Butt and Abs Workout

 

Today’s workout was all about the lower body and abs. We didn’t have the time to film my actual  training but we did film the instructional video and I am also going to share my time and my scores for this routine as well.  I called this workout ” Destroy Me ” because when I was done, I was literally destroyed!  I really had to kick my own ass the whole time.  For me it is kind of a double edge sword, when we film my routines It’s tough because I have to work extra hard, and when we don’t film I have to push my self even harder because I have a tendency to drag my workouts to a later time.
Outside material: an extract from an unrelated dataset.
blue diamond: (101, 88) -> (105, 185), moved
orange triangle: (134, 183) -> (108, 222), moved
Make sure you watch the instructions in the video. In this workout I was using some of my usual equipment such as my my timer, balance ball, 12 lbs medicine ball and a pair of 20 lbs dumbbells ( 10 lbs each ). This routine is broken down in 3 parts. First part is Interval Training, second part is a time challenge and 3rd part is a high intensity interval training.

Workout Explanation

 

Part one ( Interval Training )

You will need a pair of dumbbells. Set your timer for 2 intervals of 10 sec ( rest interval ) and 45 seconds maximum effort interval. There are only 2 exercises for the total of 3 rounds total.
You will do 2 exercises on one side before switching legs.

  • Side Lunge ( every time you step to the side, you will place the weights on the ground to reset your muscles. Make sure to watch the video for instructions. )
  • Back Lunge Pulses

 

Part 2 ( Time Challenge )

Set your timer as a stop watch. You will do the following 4 exercises for the total of 3 rounds.
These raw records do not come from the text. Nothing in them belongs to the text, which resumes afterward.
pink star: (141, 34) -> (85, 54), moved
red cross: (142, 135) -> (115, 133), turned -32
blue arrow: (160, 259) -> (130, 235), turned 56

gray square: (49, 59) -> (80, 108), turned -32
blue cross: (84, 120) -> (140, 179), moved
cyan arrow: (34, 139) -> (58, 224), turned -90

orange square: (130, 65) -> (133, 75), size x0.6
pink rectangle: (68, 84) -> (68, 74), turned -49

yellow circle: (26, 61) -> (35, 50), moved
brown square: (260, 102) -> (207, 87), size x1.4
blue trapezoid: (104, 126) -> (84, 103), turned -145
  • Squat Pulses With a Medicine Ball against a Balance Ball – 50 reps
  • Plank Roll – 15 reps
  • Pike Throw – 15 reps
  • Bicycle with a Medicine Ball 20 reps

 

Part 3 ( HIIT )

I was using a set of dumbbells. Set your timer for 8 rounds of 10 seconds rest and 25 seconds maximum effort. I was only doing one exercise:

  • Jump Lunges with Dumbbells

 

My scores:

Part one

1) Right Leg Side Lunge- 12, 11, 10  Left Leg – 12, 12, 10

2) Right Leg Lunge Pulses- 26, 23, 20  Left Leg – 28, 26, 22

 

Part 2

I finished the routine in 15 minutes and 1 second

 

Part 3

Jump Lunges with 20 lbs weights

18, 16, 16, 12, 12, 10, 8, 7

 

Share your scores!

 

PS – I wanted to thank everyone who has been sharing their scores with me, because it really helps me to push my self and I hope it helps you to push your self as well :).